Data is. It's a mass noun - like water. There's not really such a thing as a "datum", a single point of data that exists in isolation - it's the context and integration with other parts that turns a number or a piece of text into "data". So you can only ever refer to the whole thing. Or something.
Beijing Winter Olympics Medal Count
There are many trackers of Olympic Medals, but I particularly like this one from Bloomberg this week.
You’re doing Italian food all wrong, say Italians
According to this YouGov poll, my spaghetti with cheese, ham, and mustard are probably not acceptable.
Interactive: How much of your country’s electricity is renewable?

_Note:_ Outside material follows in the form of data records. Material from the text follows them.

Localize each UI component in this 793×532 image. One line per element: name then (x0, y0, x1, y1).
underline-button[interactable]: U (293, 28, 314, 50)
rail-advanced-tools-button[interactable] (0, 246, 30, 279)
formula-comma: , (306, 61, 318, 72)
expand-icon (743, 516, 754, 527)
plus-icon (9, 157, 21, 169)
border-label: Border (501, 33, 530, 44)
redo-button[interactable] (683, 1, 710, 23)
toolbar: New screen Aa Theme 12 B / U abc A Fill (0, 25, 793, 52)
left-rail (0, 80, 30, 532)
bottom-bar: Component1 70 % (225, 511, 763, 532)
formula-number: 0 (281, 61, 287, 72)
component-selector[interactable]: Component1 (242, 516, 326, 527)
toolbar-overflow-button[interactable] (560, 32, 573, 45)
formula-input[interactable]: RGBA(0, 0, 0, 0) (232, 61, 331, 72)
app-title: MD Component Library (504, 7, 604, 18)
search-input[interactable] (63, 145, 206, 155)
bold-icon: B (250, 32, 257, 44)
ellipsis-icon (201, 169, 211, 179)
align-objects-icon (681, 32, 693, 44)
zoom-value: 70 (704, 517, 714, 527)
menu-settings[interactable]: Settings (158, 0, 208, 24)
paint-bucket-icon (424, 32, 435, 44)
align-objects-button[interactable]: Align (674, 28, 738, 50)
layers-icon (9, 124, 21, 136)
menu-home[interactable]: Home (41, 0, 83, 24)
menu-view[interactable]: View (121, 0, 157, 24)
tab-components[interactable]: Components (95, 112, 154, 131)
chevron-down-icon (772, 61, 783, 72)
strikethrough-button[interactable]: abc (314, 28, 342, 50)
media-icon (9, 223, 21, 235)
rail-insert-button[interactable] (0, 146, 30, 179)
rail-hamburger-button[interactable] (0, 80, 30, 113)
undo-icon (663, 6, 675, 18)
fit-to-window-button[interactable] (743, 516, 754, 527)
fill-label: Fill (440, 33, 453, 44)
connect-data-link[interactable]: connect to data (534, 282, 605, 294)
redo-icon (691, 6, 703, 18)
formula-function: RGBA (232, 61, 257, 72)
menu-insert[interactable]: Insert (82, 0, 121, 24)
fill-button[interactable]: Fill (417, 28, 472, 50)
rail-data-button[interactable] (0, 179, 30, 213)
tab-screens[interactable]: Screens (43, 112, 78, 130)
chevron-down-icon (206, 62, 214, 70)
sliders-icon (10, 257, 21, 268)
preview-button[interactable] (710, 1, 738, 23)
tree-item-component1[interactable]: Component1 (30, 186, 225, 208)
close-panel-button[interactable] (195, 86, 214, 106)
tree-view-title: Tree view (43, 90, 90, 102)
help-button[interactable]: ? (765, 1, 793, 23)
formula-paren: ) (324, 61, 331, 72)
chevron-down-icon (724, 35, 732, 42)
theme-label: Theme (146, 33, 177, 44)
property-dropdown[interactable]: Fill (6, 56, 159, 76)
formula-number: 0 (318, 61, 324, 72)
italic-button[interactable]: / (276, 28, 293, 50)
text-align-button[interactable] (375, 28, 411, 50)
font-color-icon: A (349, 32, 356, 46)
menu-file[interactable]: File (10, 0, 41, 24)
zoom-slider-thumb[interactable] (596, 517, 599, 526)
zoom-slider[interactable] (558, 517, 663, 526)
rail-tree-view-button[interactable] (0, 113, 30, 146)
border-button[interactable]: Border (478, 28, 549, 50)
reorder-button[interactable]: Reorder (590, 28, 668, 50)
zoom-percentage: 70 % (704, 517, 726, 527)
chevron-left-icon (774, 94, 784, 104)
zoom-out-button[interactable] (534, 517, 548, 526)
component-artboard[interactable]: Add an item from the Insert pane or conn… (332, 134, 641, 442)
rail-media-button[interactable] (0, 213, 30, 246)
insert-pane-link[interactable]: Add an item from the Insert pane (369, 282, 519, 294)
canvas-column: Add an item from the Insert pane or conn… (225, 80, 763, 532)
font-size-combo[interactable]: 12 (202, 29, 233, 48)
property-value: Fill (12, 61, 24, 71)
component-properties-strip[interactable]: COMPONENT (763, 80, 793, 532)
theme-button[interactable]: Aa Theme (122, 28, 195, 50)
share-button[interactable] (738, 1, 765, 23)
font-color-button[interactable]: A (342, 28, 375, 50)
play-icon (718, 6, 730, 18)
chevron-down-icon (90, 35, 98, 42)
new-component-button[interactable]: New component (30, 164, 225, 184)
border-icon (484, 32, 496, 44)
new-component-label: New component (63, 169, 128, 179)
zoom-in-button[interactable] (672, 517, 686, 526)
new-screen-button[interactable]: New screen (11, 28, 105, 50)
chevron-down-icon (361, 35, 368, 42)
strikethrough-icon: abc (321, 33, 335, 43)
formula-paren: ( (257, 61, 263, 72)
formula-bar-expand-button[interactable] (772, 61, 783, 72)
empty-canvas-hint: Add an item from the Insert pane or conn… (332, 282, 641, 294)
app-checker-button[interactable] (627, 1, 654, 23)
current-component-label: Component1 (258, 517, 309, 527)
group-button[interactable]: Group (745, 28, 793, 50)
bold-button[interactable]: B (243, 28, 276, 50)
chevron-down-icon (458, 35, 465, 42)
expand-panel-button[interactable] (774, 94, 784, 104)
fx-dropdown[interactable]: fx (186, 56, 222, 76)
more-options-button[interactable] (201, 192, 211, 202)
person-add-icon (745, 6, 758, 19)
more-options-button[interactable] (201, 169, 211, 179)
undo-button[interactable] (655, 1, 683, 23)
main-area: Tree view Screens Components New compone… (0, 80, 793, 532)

“About 30 percent of the world’s electricity comes from renewables, including hydropower, solar and wind among others.“
Interactive quiz aside, the article gives a broad picture of renewable use.
Tools & Tutorials
Mother Jones’s Storytelling Tools
A lot of them.
“Simutrans is a freeware and open-source transportation simulator. Your goal is to establish a successful transport company. Transport passengers, mail and goods by rail, road, ship, and even air. Interconnect districts, cities, public buildings, industries and tourist attractions by building a transport network you always dreamed of.“
Basically, SimCity for transport.
Population around a point
“Human population within a distance, from any point in the world.”, using the Global Human Settlement Layer data.
(via Chris Weston)
“For bureaucratic reasons, a colleague of mine had to print, sign, scan and send by email a high number of pages. To save trees, ink, time, and to stick it to the bureaucrats, I wrote this script.“
The utter idiocy of requests like these trigger creative solutions, it would appear.
Free KMZ to SHP to GeoJSON Online Converter
Although it can only do files up to 10MB, this tool might be useful.

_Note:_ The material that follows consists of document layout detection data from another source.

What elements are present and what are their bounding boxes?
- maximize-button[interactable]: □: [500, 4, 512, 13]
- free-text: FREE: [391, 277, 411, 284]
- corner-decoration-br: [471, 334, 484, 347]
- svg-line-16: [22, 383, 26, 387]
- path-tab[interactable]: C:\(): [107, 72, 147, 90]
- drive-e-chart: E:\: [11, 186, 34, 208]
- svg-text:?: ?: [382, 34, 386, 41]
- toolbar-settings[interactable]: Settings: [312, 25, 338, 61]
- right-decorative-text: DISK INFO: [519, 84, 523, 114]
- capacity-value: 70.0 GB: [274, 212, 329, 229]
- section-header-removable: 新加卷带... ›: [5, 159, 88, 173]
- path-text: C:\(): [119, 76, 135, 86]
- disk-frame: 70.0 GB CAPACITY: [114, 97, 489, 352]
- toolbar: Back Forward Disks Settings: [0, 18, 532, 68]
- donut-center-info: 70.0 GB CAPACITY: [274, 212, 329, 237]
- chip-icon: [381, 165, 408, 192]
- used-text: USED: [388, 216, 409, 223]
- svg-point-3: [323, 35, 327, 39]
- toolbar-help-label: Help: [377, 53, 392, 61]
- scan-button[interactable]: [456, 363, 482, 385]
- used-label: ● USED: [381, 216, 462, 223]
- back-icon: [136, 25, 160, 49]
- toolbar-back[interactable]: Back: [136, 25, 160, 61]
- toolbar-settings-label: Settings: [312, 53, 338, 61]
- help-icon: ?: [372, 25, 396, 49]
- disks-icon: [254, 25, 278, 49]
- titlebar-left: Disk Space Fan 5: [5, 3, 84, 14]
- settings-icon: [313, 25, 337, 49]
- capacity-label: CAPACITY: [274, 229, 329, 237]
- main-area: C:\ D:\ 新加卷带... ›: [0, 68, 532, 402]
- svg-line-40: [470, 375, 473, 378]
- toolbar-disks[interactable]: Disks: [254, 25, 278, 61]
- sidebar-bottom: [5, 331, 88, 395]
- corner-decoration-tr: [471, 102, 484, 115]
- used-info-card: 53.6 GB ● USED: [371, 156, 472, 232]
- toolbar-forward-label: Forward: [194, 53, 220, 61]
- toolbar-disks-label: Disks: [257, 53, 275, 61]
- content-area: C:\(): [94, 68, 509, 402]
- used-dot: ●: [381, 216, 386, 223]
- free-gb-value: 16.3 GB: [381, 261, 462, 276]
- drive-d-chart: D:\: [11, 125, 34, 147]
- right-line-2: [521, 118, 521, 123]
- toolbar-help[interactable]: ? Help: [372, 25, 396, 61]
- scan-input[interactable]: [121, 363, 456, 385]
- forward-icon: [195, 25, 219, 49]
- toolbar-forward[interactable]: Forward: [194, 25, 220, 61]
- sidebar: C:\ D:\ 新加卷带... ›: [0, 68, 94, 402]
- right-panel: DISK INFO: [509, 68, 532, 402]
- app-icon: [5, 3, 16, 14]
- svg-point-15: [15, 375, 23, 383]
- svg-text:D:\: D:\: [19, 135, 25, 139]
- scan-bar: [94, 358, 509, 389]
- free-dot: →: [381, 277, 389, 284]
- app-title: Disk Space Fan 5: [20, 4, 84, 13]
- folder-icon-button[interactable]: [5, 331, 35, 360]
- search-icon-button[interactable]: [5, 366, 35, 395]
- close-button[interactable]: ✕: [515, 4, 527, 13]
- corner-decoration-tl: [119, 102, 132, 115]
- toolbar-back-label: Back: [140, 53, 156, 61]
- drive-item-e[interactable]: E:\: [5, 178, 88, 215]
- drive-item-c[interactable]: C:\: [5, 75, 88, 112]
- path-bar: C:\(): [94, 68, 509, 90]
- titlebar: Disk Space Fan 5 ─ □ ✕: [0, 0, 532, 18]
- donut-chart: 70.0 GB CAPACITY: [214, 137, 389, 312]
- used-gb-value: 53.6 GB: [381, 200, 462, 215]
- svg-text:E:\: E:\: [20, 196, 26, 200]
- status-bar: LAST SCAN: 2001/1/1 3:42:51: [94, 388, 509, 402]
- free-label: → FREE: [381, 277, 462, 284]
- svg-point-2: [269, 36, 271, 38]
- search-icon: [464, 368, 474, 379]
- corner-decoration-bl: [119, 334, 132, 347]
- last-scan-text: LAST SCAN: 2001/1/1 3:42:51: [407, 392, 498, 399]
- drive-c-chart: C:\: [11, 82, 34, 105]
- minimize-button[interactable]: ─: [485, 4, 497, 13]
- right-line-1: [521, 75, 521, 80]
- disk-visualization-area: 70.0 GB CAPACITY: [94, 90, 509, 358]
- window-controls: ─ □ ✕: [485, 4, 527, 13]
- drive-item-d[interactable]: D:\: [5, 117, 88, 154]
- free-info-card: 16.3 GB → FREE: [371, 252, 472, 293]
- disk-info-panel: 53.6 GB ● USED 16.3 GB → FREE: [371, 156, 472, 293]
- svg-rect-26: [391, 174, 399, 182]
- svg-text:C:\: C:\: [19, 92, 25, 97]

Cheatsheet: expansion for continuous scales
For ggplot2. Yes, there’s a typo in the title.
How to: make your first interactive map in R
Here’s the tutorial and here’s a map of London house prices made with it.
(via Steve Parks)
How I made the viral map
“Six Questions” graduate Erin Davies explains how she made the viral map (featured in last week’s quantum of sollazzo) of where Americans were born (see below) and how to adapt it to a different dataset.
How we communicate uncertainty in polls and election forecasts
The Economist data team explains well how they approach the topic of uncertainty in polls, using a technique that allows them “to translate the polls into probabilities, which […] should give readers a better understanding of the uncertainty in the election in general, and the polls in particular.“
Dataviz, Data Analysis, & Interactive
Can You Gerrymander Your Party to Power?
“To help you understand [gerrymandering] better, we created an imaginary state called Hexapolis, where your only mission is to gerrymander your party to power.“
(via Soph Warnes’ Fair Warning)
Words Known Better by Males Than Females, and Vice Versa
“The chart below visualizes words disproportionately known by one sex and not the other.“
On Observable, so it’s editable, using data coming from a paper. Not a lot of it, it must be said, but enough to give you a hunch of cultural norms. Oddly, I knew the word taffeta because of Young Frankenstein.
A Taxonomy for AI / Data for Good
“This piece is the culmination of a series of explorations seeking to map and make sense of the landscape of efforts to apply data for good.”
By DataKind co-founder Jake Porway. Nice chart, too.
UK to pilot world-leading approach to improve ethical adoption of AI in healthcare
Work thing klaxon. Led by my colleague Brhmie Balaram, in the NHS AI Lab we’re starting to work on piloting Algorithmic Impact Assessments (AIAs) in healthcare, as a way to become aware of, and ultimately eradicate, biases in algorithms.